EXERCISE INPUT –
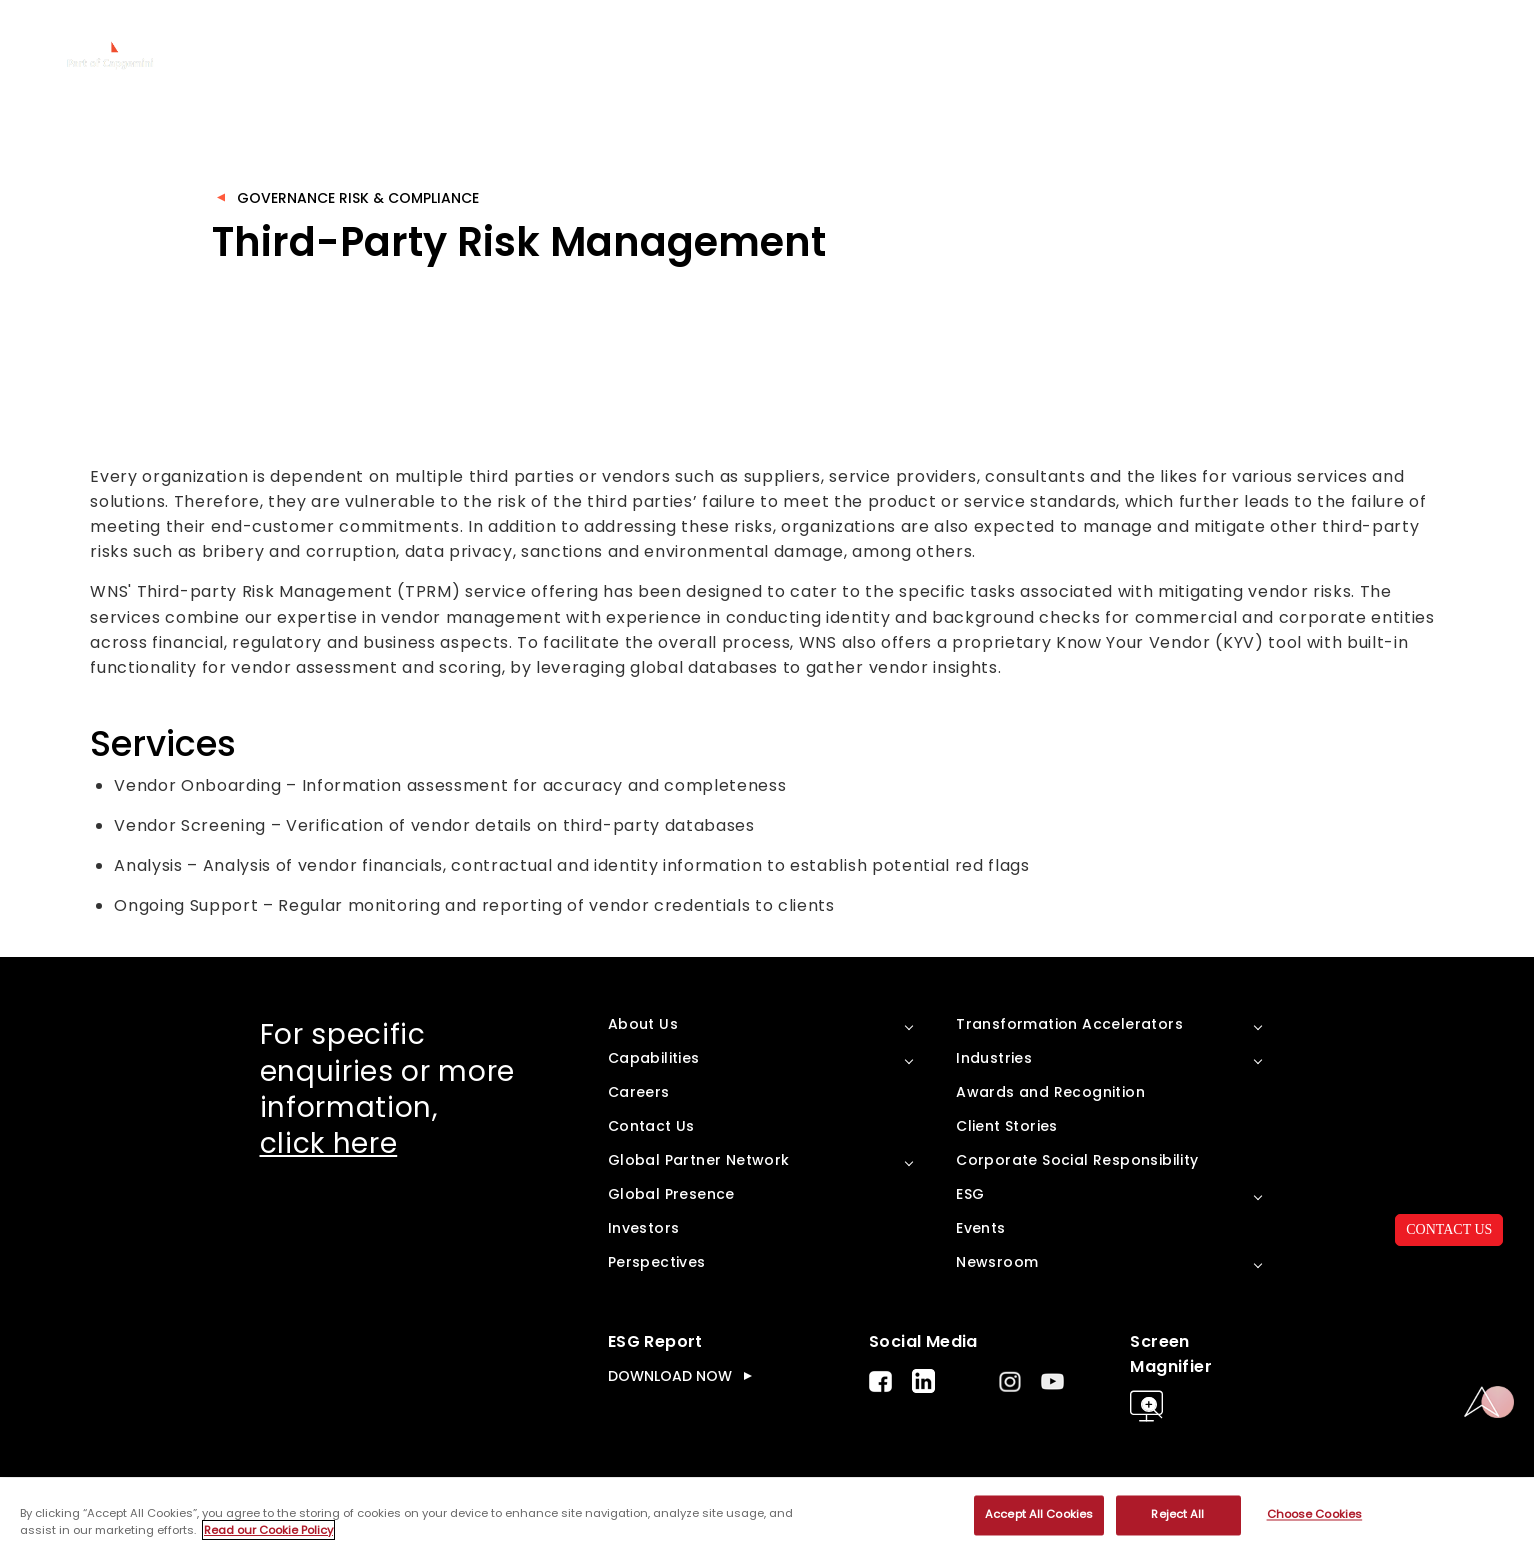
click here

* * *

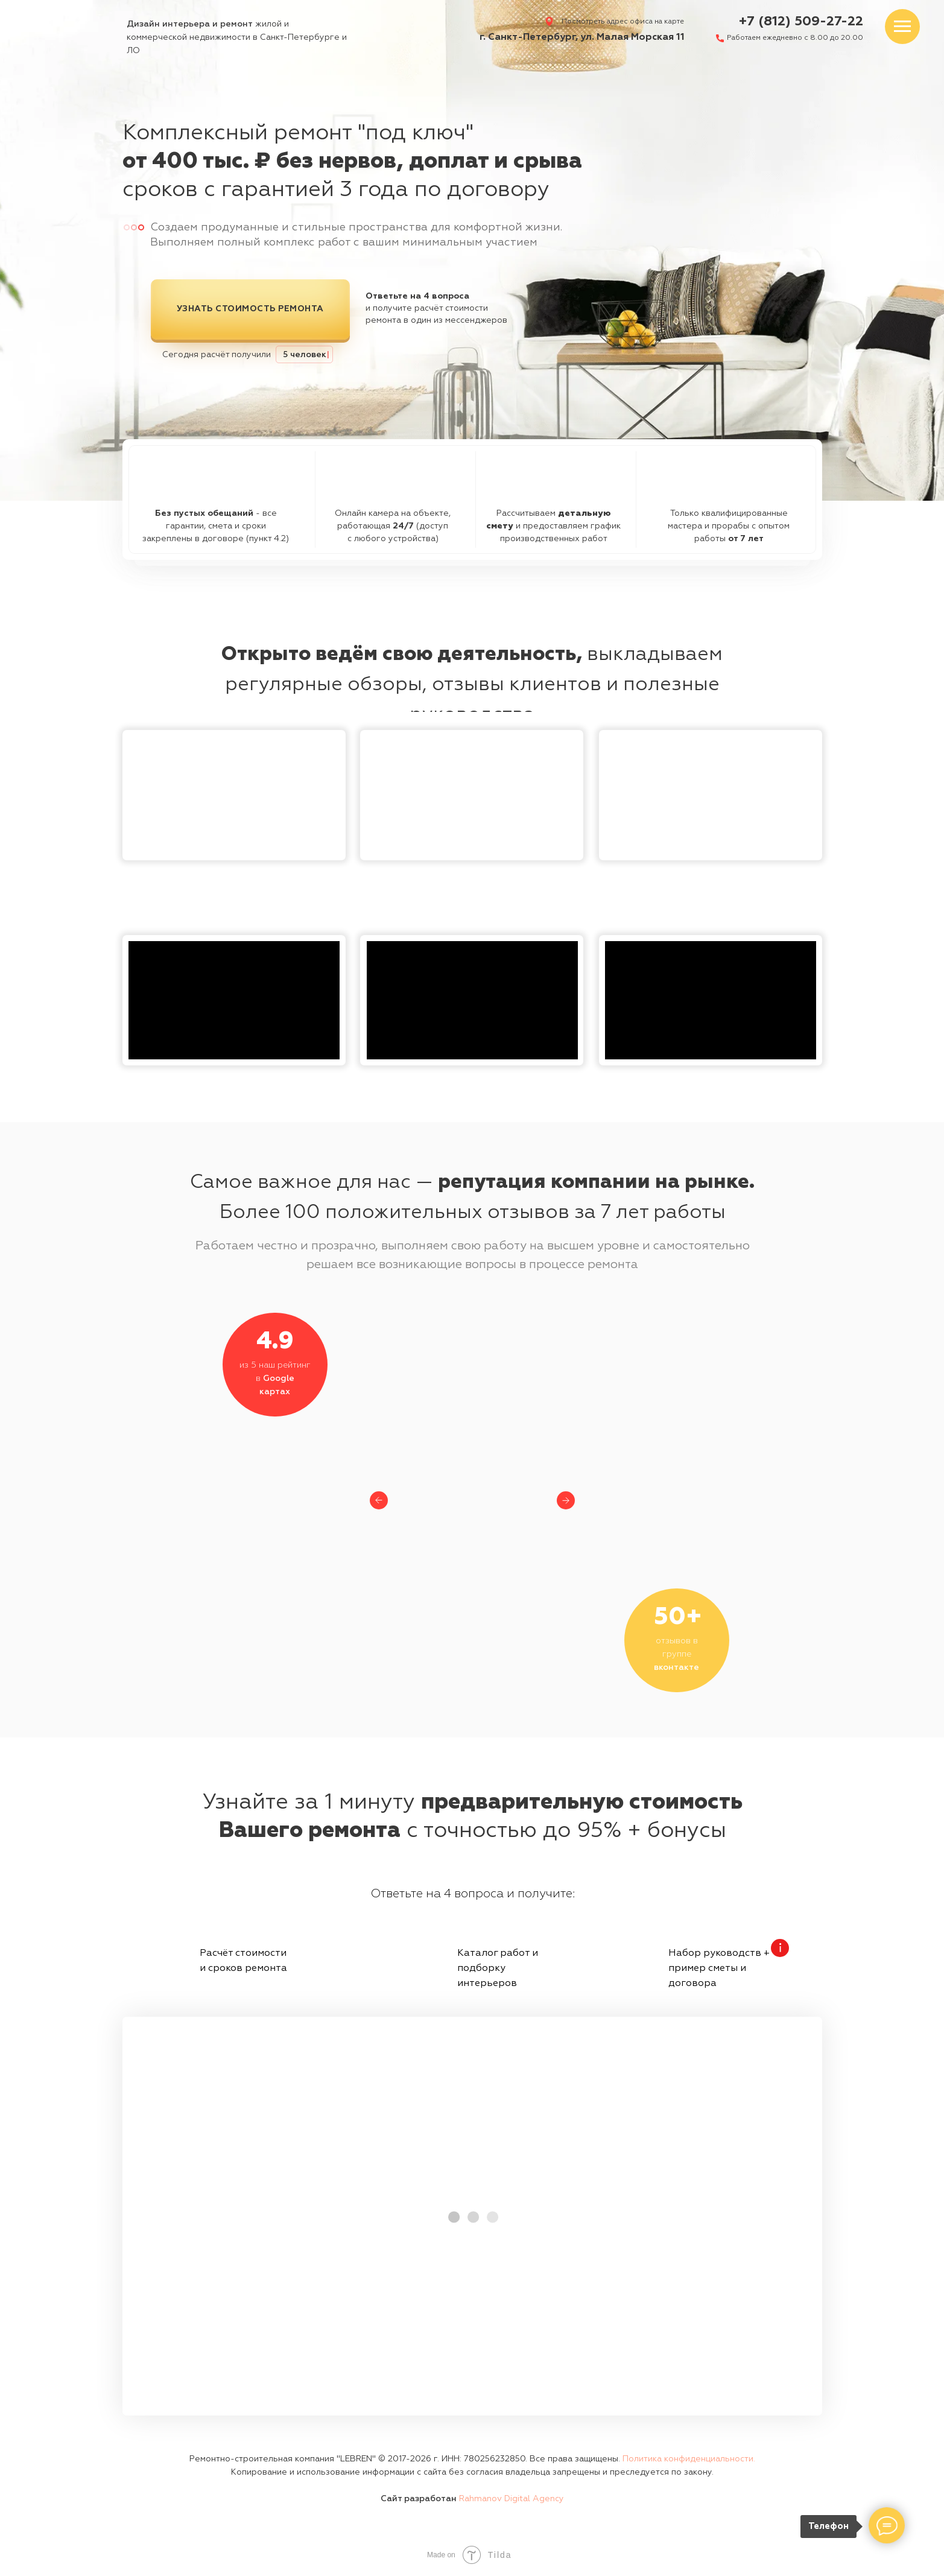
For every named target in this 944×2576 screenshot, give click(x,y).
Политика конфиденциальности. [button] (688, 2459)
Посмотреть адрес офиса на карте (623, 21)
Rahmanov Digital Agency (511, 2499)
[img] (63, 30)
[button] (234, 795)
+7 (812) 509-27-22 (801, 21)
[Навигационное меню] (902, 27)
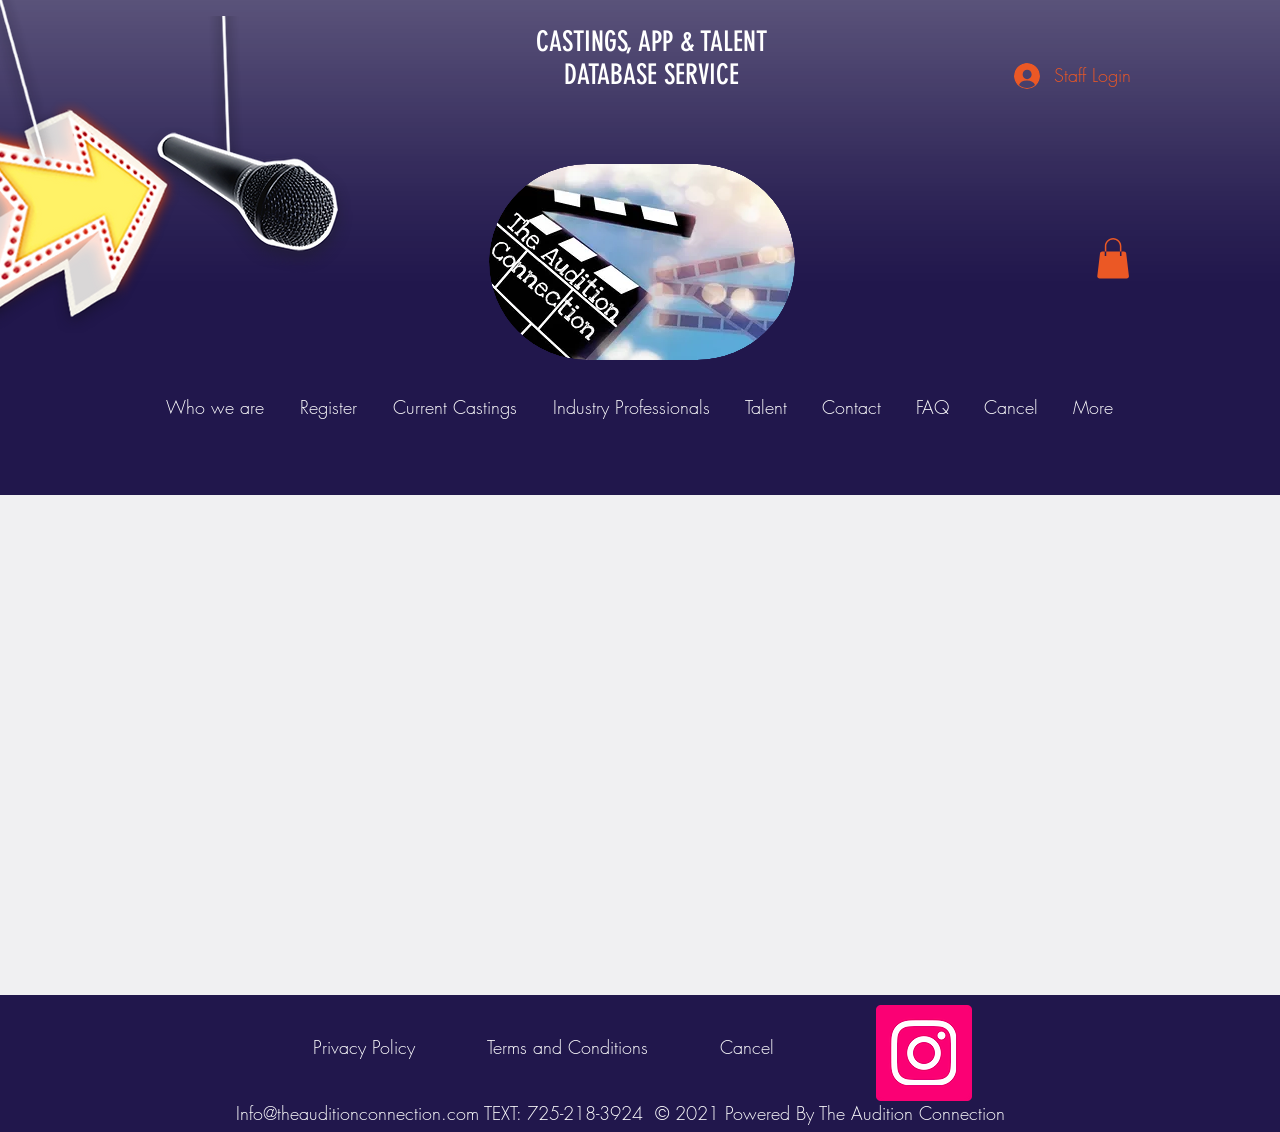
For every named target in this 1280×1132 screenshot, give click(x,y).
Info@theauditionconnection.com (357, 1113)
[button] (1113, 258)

* * *

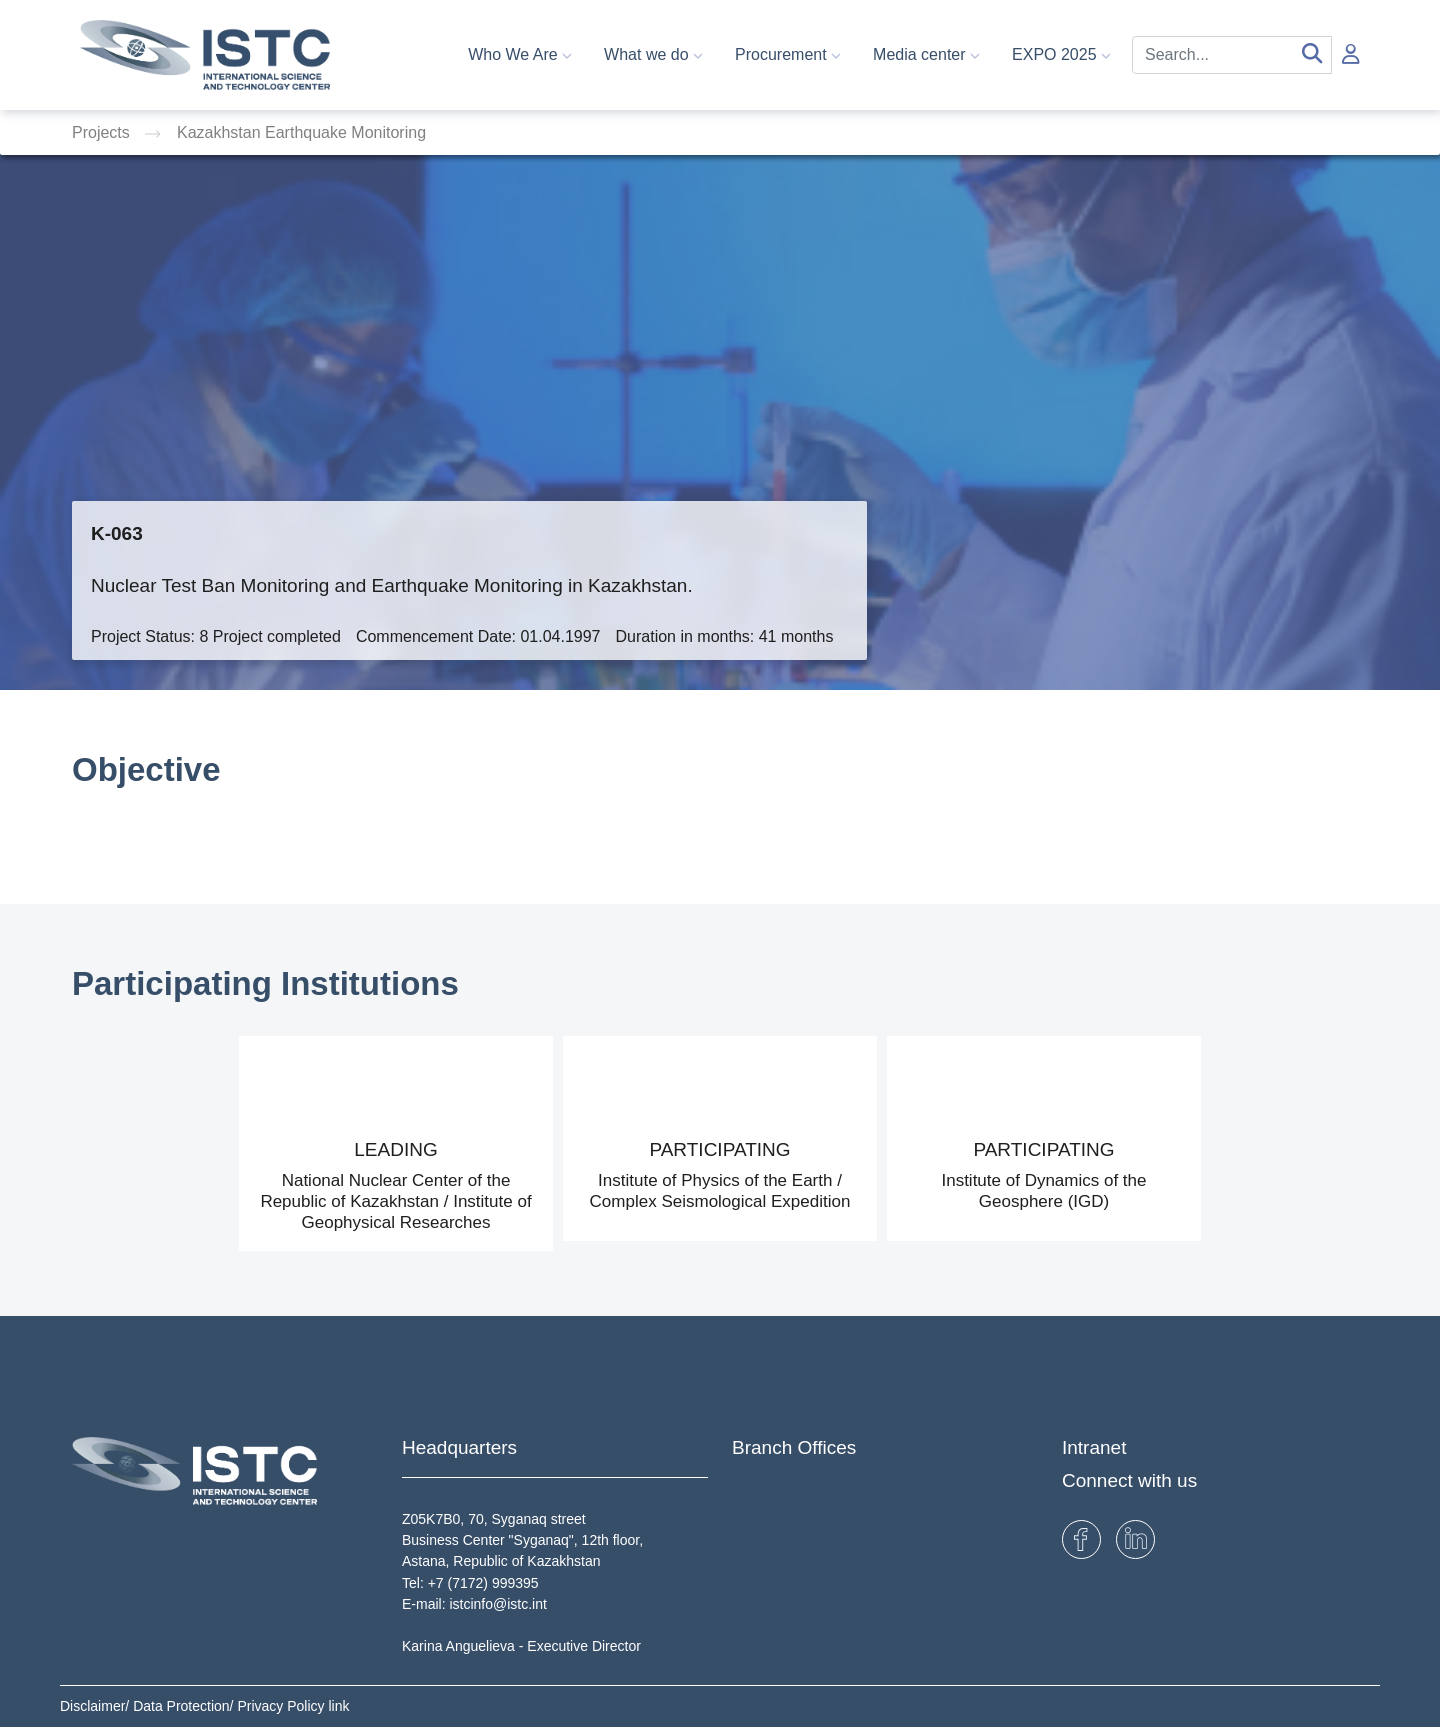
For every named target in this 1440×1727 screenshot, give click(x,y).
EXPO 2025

WHAT YOU ARE ASKED TO DO – When you have gone through the records above, say how many lines include the word "named", and write nothing besides that number.

WRITTEN ANSWER – 3